■ What to produce: Wherever the line with "Actividades mensuales" sits in the listing below, transcribe from it up to and including the line with "Avis clients", exactly, and leave the remaining lines out.

■ Records for processing:
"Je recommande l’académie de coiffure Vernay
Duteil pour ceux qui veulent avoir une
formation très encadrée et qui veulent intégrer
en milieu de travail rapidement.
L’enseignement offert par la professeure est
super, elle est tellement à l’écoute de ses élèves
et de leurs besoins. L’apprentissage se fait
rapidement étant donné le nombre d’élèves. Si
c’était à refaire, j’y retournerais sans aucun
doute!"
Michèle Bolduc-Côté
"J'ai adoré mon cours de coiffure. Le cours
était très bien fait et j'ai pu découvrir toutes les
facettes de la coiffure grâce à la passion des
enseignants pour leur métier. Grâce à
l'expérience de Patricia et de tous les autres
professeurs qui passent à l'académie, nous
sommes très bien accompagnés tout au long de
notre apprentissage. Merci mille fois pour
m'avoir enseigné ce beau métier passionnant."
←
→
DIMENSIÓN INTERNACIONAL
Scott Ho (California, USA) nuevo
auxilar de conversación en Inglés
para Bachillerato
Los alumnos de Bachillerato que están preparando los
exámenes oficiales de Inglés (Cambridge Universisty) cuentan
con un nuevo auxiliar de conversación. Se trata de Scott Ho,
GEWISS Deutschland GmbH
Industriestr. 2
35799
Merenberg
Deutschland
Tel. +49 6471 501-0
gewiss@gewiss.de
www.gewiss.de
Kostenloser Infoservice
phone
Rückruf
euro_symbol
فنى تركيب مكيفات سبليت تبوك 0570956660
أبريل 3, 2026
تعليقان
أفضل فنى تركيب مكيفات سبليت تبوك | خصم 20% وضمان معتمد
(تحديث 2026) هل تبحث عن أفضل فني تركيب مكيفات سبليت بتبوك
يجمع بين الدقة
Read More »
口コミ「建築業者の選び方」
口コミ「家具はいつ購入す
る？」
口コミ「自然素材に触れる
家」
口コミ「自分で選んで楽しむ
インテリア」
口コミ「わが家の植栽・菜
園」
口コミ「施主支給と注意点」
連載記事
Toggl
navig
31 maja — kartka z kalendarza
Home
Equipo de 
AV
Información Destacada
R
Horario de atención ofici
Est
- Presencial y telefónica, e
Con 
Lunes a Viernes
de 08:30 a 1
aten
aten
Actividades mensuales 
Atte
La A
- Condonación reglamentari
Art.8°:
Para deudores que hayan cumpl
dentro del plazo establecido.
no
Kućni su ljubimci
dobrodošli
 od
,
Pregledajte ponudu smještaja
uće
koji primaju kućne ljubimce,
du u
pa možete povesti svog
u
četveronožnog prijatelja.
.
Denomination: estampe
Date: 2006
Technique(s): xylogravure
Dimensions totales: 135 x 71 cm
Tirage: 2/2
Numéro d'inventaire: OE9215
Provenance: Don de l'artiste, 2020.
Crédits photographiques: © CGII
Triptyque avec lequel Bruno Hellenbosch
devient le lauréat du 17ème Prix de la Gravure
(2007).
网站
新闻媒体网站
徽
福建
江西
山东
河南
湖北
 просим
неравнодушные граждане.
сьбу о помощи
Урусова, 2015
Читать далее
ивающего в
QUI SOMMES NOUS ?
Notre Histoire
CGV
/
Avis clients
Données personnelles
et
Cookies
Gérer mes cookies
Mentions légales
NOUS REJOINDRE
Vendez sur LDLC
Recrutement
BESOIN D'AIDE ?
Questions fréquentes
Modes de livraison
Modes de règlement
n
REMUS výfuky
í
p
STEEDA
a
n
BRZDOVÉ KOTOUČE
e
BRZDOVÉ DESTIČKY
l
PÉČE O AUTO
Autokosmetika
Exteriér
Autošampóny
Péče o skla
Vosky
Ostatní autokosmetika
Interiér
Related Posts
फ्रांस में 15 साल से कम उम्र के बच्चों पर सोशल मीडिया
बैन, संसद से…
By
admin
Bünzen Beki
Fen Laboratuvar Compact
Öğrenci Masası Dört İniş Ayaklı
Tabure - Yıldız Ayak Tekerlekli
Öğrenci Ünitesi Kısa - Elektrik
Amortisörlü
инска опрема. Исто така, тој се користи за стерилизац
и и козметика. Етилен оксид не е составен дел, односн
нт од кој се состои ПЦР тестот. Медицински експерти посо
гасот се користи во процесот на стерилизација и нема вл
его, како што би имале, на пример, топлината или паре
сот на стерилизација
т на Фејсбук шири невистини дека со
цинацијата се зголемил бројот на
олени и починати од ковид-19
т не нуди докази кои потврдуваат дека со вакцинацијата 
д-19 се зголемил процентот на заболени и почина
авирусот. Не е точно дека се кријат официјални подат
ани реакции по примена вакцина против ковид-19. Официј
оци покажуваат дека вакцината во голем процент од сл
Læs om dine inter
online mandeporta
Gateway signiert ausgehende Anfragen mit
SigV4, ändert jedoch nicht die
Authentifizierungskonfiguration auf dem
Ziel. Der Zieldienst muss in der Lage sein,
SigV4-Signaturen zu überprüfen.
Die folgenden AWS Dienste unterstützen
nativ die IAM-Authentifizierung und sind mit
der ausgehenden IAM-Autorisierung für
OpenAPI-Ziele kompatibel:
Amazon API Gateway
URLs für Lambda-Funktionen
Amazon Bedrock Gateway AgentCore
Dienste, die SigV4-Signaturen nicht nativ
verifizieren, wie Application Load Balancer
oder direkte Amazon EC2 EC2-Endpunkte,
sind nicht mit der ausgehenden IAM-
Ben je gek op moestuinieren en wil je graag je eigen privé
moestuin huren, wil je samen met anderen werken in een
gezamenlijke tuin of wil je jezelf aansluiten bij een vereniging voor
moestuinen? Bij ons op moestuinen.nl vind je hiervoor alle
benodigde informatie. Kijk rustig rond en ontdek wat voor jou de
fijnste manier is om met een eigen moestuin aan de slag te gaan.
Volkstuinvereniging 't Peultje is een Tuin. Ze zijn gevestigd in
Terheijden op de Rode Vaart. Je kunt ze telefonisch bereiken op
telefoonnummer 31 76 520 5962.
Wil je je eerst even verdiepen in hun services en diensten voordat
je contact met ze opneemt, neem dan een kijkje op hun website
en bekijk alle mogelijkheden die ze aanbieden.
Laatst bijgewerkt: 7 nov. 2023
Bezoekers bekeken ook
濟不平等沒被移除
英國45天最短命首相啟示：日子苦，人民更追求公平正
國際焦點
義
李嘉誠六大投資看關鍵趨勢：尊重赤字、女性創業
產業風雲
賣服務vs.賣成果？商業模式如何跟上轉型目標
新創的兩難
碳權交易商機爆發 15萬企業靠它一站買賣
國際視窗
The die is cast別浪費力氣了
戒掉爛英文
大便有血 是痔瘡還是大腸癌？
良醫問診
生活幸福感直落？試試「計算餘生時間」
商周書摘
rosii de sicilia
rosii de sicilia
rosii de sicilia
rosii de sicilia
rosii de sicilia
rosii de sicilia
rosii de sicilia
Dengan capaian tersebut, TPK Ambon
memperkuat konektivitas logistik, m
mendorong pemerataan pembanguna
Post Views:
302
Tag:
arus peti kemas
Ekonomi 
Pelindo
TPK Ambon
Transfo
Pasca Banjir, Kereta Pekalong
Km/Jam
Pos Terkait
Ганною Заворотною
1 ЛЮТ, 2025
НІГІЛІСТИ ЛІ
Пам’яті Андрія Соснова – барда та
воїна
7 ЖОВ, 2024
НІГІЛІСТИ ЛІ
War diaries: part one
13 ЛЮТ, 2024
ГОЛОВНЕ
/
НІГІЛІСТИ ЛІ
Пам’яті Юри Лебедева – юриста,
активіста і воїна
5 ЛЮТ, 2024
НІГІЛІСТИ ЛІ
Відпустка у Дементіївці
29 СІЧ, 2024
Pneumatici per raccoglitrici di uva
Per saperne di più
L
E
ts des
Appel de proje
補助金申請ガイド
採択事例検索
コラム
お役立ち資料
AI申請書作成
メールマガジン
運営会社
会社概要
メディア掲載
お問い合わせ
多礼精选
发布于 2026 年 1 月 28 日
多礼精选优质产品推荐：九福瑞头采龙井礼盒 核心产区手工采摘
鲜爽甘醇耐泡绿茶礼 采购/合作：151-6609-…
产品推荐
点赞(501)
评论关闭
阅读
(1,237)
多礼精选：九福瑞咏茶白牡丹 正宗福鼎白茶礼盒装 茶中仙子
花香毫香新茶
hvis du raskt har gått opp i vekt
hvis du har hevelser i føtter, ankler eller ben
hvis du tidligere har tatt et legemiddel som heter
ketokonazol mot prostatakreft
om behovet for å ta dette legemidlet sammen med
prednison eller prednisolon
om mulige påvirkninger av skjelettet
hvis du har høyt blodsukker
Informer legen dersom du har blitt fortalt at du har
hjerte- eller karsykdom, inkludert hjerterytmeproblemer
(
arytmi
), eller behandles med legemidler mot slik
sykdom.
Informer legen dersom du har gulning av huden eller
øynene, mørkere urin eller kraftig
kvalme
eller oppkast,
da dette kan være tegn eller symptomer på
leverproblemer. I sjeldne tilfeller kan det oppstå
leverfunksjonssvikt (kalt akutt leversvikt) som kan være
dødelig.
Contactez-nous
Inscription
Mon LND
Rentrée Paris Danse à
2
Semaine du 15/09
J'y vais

■ Response below:
Actividades mensuales 
Atte
La A
- Condonación reglamentari
Art.8°:
Para deudores que hayan cumpl
dentro del plazo establecido.
no
Kućni su ljubimci
dobrodošli
 od
,
Pregledajte ponudu smještaja
uće
koji primaju kućne ljubimce,
du u
pa možete povesti svog
u
četveronožnog prijatelja.
.
Denomination: estampe
Date: 2006
Technique(s): xylogravure
Dimensions totales: 135 x 71 cm
Tirage: 2/2
Numéro d'inventaire: OE9215
Provenance: Don de l'artiste, 2020.
Crédits photographiques: © CGII
Triptyque avec lequel Bruno Hellenbosch
devient le lauréat du 17ème Prix de la Gravure
(2007).
网站
新闻媒体网站
徽
福建
江西
山东
河南
湖北
 просим
неравнодушные граждане.
сьбу о помощи
Урусова, 2015
Читать далее
ивающего в
QUI SOMMES NOUS ?
Notre Histoire
CGV
/
Avis clients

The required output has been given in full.